A check on the number plate would show police it belonged to a blue Skoda Kodiaq and that should be enough to allay any suspicion.
Of course, a more detailed check on the gang’s Skoda would reveal it had the wrong number plate, but that was a calculated risk.
The next thing the Flying Squad did was to trawl through local crime logs to find a Skoda Kodiaq that had been stolen. They planned to search back two months, but they quickly found one stolen in Wimbledon a fortnight before the robbery.
ANPR cameras showed the car being driven around for an hour after it was stolen, but then it disappeared.
The Prague connection
Police contacted Skoda headquarters, in the Czech capital Prague, where the company keeps a record of every car it manufactures.
Skoda gave detectives the unique code for the stolen car’s satellite navigation system. The code allows the satnav to work by connecting to telecommunications masts, rather like a mobile phone.
Detectives asked the satnav’s telecoms provider for the car’s data history.
The data wasn’t as precise as they hoped, but it showed the satnav was turned off somewhere in Wimbledon, not far from where the Skoda was stolen.
The squad flooded the area with undercover officers, but they couldn’t find the car parked on the street. Then they knocked on the door of the concierge at a new block of flats with a secure, shuttered underground car park.
In the car park was a blue Skoda Kodiaq, but it had a different number plate from the one on the Skoda used in the robbery. A check on the Vehicle Identity Number (VIN), or chassis number, inside the car showed it was the stolen Skoda they were looking for.
“So, we’re thinking, why have they changed the number plates on it again? They haven’t just abandoned this car.

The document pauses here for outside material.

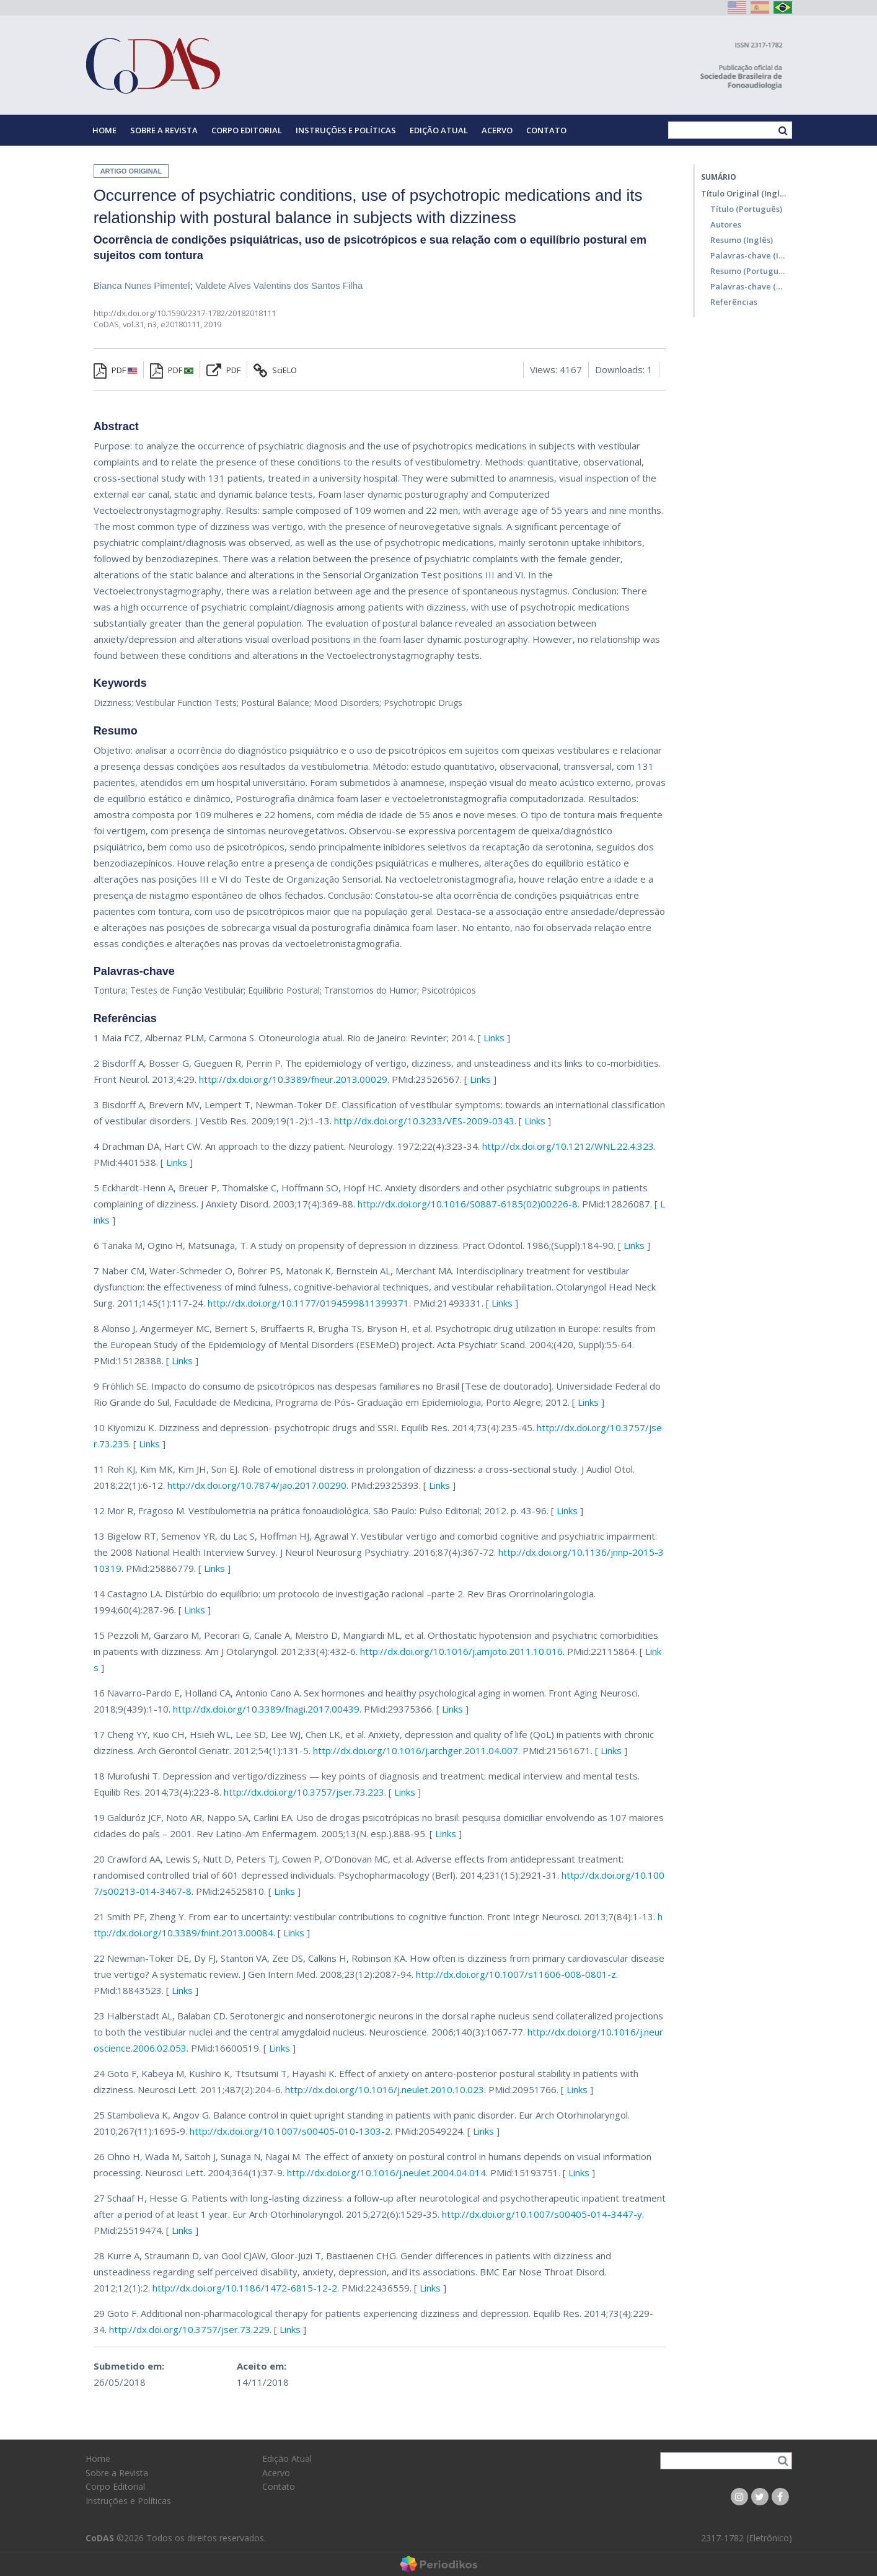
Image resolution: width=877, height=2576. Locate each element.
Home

They’ve parked it up, they’ve re-plated it, they must be going to use it again.
“So rather than just seize it and take the opportunity to get DNA and fingerprints from it, we’ll leave it there and keep observations on it, and we’ll see who comes to it.” But they didn’t have to wait for that.
Not quite clever enough
When they checked the recent car park CCTV it showed a man drive in, park in resident’s bay 248, appear to change the Skoda’s number plates and then climb the stairs to the flats above.
A check with the block’s manager showed the resident with parking bay 148 was a man called David Tesfaalem in flat 30.
“We look at the name David Tesfaalem and, lo and behold, he has previous convictions for armed robbery,” said DC O’Connell.
The gang had been clever, but not quite clever enough.
A big surveillance operation on Tesfaalem eventually led the detectives to the other gang members and their wave of violent robberies was stopped.